Here’s a startling statistic. By 2042, Baby Boomers are poised to hand over as much as $70 trillion in inheritance to their heirs, and Millennials are the lucky demographic most likely to clean up. Boomers, affectionately named after the “boom” of babies born after World War 2, were the first generation in America to grow up in a prosperous middle class. Before the 1940s, luxuries like homeownership and vehicle ownership were reserved for the upper class. But between 1940 and 1960, four-fifths of American families owned at least one car, and homeownership increased to 61%.
Baby Boomers currently hold the majority of wealth in the U.S., and as they pass away, the “Great Wealth Transfer” will have ripple effects across generations. Millennials and Gen Z will become the wealthiest generations due to this massive transfer of wealth from their parents and grandparents.
While the majority of that wealth falls outside of minority communities, cumulatively, Millennials and Gen Z, particularly, are the most diverse and multiracial generations in U.S. history. So, how will this change the culture and mindset of these two demographics?

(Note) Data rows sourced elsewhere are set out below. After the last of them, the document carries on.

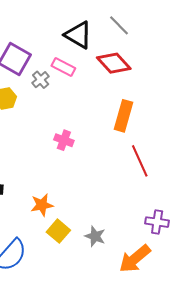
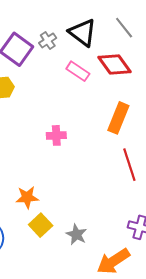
pink rectangle: (63, 67) -> (78, 71), moved
gray cross: (41, 80) -> (48, 41), moved
pink cross: (64, 140) -> (56, 135), turned -30

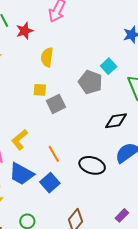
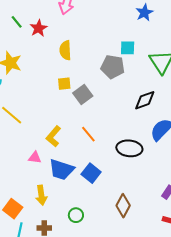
cyan square: (109, 66) -> (128, 48), turned -35
orange line: (54, 154) -> (88, 134), moved

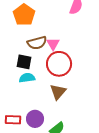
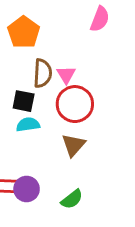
brown semicircle: (37, 43) -> (43, 73), turned -72
purple circle: (35, 119) -> (27, 189), moved

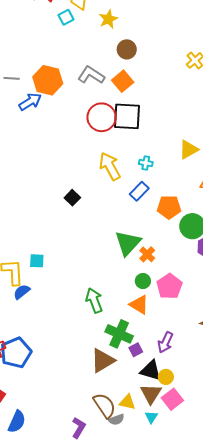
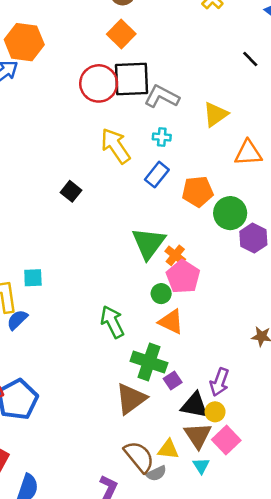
gray L-shape: (91, 75) -> (162, 97), moved
green circle: (143, 281) -> (161, 294), moved
pink pentagon: (169, 286) -> (183, 277), moved
purple arrow: (165, 342) -> (219, 382), moved

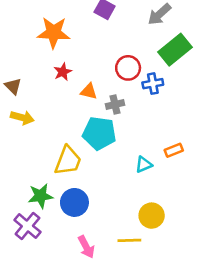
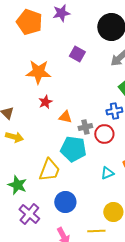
red circle: (128, 68) -> (104, 134), moved
green star: (41, 196) -> (17, 185), moved, turned 30
blue circle: (74, 202) -> (65, 202), moved
purple cross: (27, 226) -> (29, 214), moved

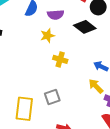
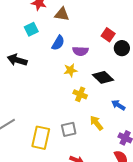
black diamond: (85, 27) -> (103, 77), moved
yellow arrow: (96, 86) -> (96, 123), moved

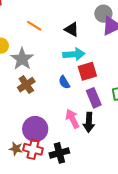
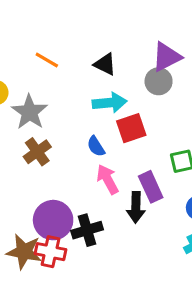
gray circle: (103, 14) -> (159, 81), moved
purple rectangle: (94, 98) -> (151, 187), moved
pink arrow: (72, 119) -> (108, 179), moved
brown star: (16, 149) -> (24, 252), size x1.6
black cross: (59, 153) -> (87, 230), moved

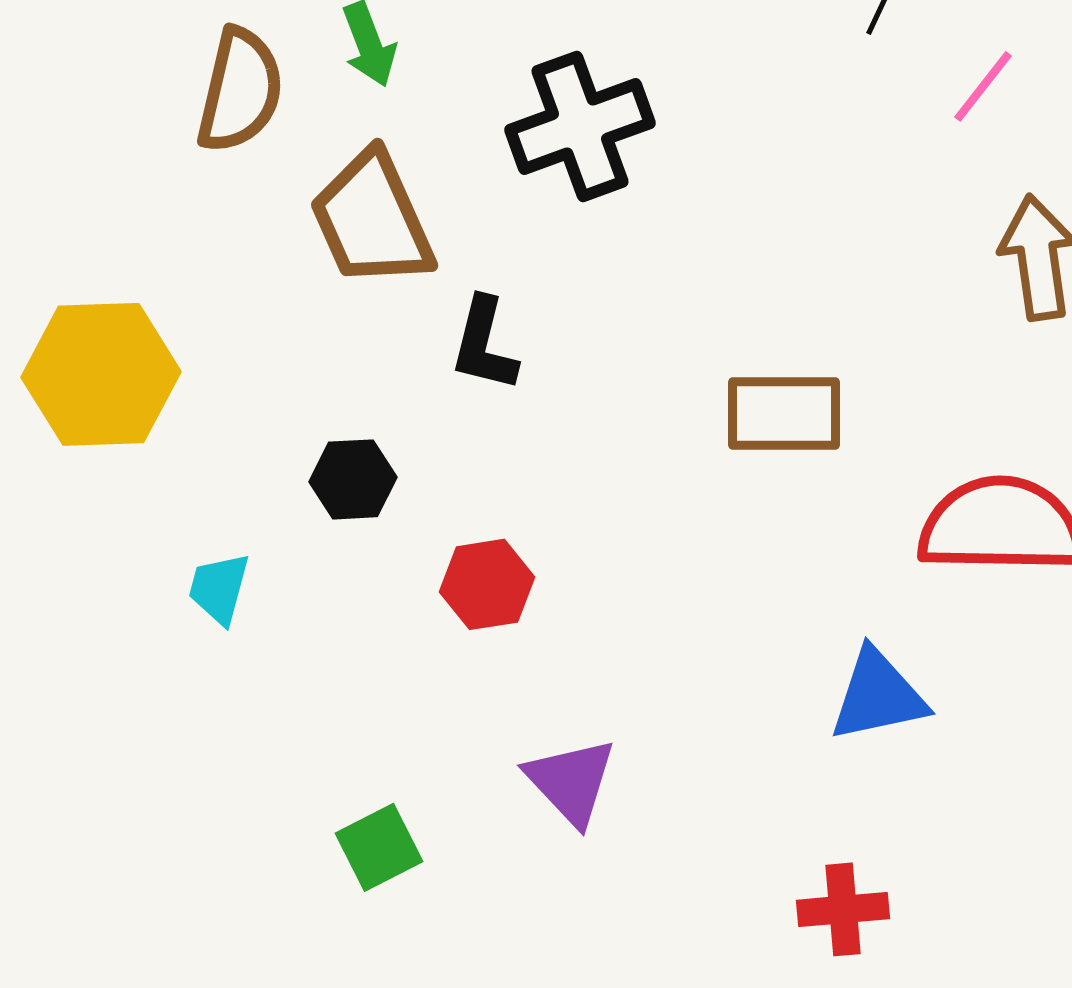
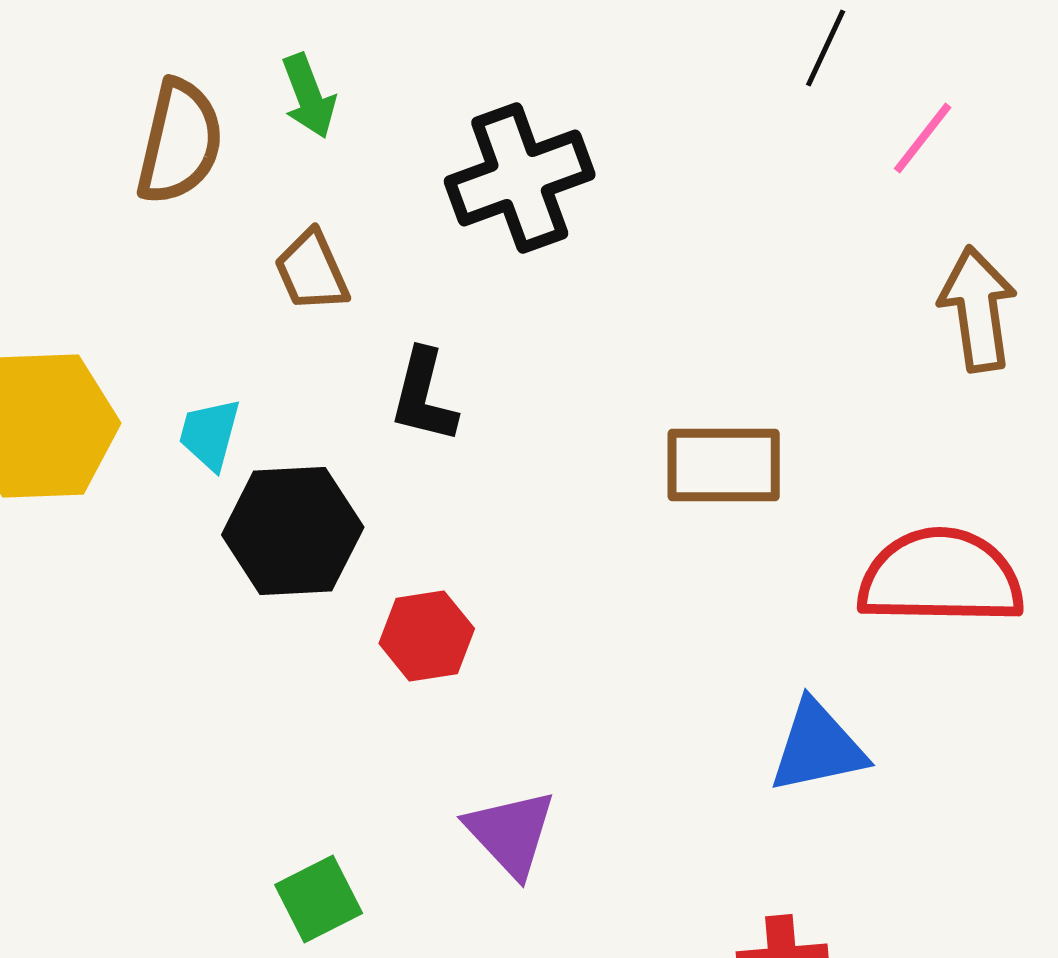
brown trapezoid: (372, 219) -> (312, 271), size x0.6
black hexagon: (353, 479) -> (293, 531), size x1.6
cyan trapezoid: (219, 588) -> (210, 434), moved

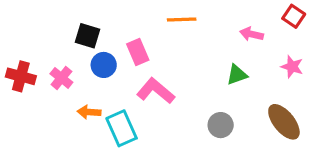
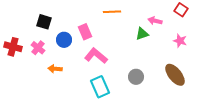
black square: (87, 36) -> (44, 22), moved
green triangle: (237, 75) -> (142, 34), moved
cyan rectangle: (122, 128) -> (100, 87), moved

According to a study conducted by Bankrate, Millennials prefer cash over stocks and are less inclined to invest in the stock market. The Bitcoin craze and meme stocks have found a faithful following in Gen Z, who has re-written the rules on personal finance. Younger generations are less interested in their parents’ financial playbooks and more interested in writing their own. On paper, Gen Z is the least financially educated, followed by Millennials, as noted in the 2021 P-Fin Index below, which is based on responses to 28 questions across eight functional areas: earning, consuming, saving, investing, borrowing/managing debt, insuring, comprehending risk, and go-to information sources.
While their approach to finance may be less conventional, it is gaining momentum, powered by social media. Fintech will have to learn how to market to digital-first, multiracial generations who have been schooled in finance by TikTok, making multicultural insights more critical than ever.
It’s fair to assume that the older a person becomes, the more financially conservative they become. This is especially likely when a person inherits money and is introduced to this dirty three-letter word – tax, more specifically, "wealth tax." When this multicultural generation sees a bump in income, they may sway toward the more financially conservative side of politics and force political parties to move back to the center. Political parties can't just run on identity or nationalistic populism, and they will have to offer real policy change to appeal to these soon-to-be trust fund generations.
Millennials currently account for less than 5% of all US wealth. Not every single Millennial and Gen Z will inherit money, and there will be an unequal distribution of wealth. In reality, the vast majority of the wealth transfer will benefit the upper middle class and above. Still, as a society, this will be the most significant transfer of wealth in American history, turning the spotlight on a newly minted nouveau riche multiracial consumer base equipped with considerable buying power, emphasizing the importance of understating multicultural insights.